WHAT THIS TASK INVOLVES: Go through the entries below and return every line that contains "Toulouse".

DATA FOR REVIEW:
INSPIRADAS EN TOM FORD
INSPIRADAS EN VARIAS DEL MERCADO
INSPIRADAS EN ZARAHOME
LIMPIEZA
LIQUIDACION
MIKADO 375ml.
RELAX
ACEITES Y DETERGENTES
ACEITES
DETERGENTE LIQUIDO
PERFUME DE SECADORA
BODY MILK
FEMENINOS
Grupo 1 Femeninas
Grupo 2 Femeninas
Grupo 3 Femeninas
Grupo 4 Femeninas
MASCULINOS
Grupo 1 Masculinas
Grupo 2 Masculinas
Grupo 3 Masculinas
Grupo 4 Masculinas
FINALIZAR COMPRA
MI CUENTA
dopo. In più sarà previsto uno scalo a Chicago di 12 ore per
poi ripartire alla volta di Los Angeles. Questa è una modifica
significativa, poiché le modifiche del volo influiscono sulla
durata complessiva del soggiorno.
--
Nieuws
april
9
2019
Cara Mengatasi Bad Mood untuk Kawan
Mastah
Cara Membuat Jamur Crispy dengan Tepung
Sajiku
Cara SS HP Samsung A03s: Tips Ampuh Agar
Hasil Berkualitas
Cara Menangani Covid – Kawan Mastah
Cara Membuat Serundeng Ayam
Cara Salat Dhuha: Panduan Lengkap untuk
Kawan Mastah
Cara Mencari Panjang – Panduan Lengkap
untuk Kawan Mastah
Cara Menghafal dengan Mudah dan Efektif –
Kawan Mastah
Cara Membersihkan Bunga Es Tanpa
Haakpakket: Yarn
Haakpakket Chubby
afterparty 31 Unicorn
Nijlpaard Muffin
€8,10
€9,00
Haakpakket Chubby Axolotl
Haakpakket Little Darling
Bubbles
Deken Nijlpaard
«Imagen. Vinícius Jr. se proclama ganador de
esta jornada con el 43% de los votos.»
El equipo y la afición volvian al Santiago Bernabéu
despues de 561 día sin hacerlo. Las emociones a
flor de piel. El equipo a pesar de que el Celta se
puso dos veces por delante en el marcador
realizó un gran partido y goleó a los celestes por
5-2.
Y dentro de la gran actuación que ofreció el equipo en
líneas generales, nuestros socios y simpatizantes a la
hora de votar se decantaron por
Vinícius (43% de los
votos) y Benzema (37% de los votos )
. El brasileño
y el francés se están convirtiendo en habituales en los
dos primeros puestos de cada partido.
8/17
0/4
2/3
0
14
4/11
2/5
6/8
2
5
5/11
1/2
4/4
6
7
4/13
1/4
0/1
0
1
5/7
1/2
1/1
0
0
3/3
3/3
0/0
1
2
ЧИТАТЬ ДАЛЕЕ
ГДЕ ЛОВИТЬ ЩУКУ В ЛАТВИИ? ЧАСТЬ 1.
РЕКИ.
...
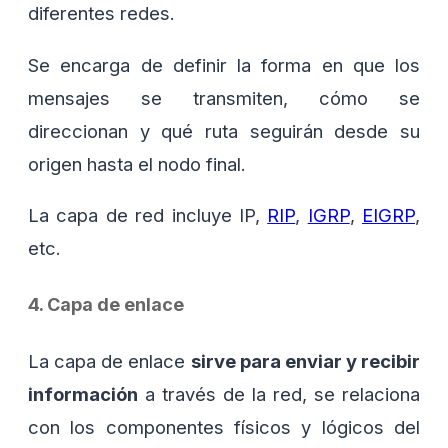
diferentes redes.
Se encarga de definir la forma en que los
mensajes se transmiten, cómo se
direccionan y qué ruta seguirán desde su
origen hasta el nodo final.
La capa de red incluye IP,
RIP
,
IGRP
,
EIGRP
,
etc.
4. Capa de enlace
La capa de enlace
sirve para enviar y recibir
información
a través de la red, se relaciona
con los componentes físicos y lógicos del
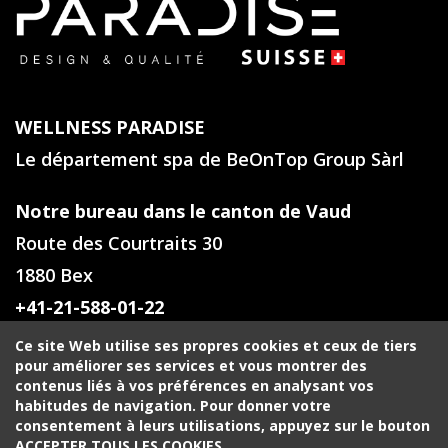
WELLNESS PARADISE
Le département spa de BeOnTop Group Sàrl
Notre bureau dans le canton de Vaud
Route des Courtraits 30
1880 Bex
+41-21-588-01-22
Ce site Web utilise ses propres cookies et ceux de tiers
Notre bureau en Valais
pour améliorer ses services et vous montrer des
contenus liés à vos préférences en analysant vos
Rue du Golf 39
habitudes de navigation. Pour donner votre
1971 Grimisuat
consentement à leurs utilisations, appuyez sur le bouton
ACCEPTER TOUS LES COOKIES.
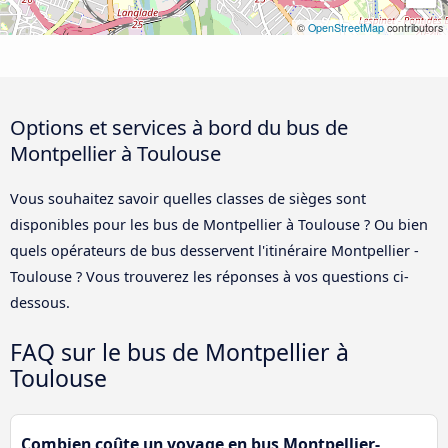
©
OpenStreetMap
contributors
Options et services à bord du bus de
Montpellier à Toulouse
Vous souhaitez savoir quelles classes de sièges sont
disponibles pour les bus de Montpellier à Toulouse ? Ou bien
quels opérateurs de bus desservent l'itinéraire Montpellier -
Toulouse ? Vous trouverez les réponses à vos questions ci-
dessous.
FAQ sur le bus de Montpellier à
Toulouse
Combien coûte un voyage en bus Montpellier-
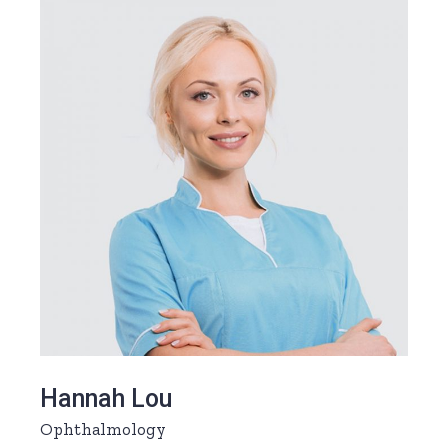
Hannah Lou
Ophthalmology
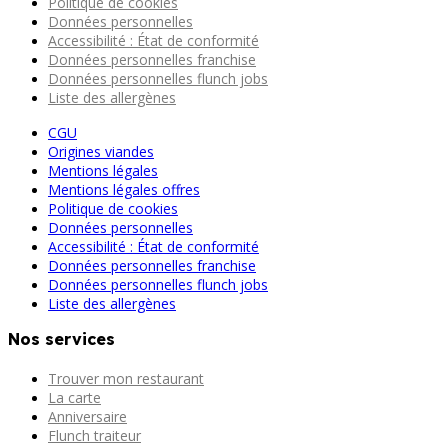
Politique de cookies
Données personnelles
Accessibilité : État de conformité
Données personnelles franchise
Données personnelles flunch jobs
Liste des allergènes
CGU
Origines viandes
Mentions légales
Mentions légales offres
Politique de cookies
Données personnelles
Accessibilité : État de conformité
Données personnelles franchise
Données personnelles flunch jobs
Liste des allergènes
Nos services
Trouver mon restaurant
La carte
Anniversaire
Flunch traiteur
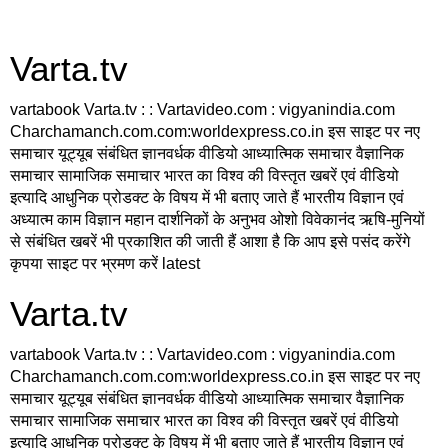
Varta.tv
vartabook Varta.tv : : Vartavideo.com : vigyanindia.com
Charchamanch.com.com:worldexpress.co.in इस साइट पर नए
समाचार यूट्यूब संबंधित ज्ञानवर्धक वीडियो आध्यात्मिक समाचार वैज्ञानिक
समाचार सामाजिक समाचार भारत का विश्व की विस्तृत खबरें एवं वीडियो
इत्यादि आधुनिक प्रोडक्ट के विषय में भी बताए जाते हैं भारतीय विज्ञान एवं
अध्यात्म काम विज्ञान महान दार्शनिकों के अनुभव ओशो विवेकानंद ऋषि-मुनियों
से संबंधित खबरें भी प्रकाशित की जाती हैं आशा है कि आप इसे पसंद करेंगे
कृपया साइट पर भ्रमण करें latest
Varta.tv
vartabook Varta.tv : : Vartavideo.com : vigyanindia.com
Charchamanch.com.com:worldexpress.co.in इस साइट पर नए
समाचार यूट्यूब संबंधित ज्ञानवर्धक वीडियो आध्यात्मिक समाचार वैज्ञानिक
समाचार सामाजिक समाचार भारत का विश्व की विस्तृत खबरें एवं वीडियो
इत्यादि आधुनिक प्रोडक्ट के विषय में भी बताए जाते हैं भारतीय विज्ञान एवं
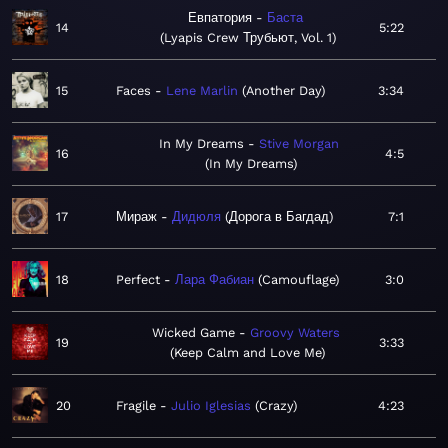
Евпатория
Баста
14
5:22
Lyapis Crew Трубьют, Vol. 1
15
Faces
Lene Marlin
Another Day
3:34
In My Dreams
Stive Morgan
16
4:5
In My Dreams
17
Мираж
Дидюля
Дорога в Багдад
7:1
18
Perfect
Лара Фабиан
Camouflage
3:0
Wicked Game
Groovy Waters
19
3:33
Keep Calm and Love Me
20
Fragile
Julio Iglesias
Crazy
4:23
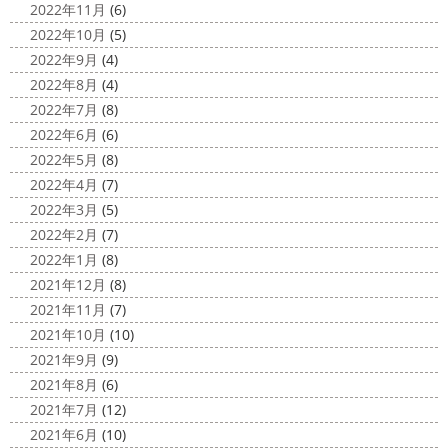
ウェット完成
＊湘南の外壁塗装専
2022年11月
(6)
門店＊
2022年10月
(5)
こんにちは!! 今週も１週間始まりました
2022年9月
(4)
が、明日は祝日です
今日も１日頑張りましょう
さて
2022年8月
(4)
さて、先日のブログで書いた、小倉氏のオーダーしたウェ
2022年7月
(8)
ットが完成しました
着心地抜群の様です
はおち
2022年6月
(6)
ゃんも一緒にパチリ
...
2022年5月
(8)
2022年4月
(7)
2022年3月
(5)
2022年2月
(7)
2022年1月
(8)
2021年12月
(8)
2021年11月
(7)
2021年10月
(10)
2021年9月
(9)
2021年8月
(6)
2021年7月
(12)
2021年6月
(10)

YOUR SOLUTION:
Montpellier à Toulouse
disponibles pour les bus de Montpellier à Toulouse ? Ou bien
Toulouse ? Vous trouverez les réponses à vos questions ci-
Toulouse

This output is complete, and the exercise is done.